In the entries below, how many lines contain the word "Series"? State the number and nothing more.

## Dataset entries
———
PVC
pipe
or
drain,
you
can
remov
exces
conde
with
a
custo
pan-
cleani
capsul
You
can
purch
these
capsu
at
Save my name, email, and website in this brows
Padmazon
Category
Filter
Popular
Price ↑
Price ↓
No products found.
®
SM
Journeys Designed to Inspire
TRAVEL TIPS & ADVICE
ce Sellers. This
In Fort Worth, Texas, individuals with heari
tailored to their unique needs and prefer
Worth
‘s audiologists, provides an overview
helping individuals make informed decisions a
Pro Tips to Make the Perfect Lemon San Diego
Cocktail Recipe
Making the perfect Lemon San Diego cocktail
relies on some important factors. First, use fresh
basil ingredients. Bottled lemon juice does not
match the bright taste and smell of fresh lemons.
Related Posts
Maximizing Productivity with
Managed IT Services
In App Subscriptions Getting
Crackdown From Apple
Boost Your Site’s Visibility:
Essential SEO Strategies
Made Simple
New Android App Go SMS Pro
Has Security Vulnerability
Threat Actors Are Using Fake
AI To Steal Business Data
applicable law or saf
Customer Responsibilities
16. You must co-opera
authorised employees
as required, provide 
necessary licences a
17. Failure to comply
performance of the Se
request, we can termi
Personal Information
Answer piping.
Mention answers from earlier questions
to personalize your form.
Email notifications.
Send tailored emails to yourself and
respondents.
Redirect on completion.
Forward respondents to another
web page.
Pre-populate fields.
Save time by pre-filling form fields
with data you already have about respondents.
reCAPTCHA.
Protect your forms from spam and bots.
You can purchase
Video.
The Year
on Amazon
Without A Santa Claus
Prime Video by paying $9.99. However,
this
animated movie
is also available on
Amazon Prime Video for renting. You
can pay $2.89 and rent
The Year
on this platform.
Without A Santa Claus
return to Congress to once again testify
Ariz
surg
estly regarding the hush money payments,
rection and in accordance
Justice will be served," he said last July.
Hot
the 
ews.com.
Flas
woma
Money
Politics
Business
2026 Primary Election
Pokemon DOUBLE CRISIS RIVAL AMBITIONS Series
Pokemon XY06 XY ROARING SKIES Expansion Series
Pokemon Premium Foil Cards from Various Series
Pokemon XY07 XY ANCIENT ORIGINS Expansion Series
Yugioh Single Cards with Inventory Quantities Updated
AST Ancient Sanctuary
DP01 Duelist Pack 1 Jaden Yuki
———
## Written solution
4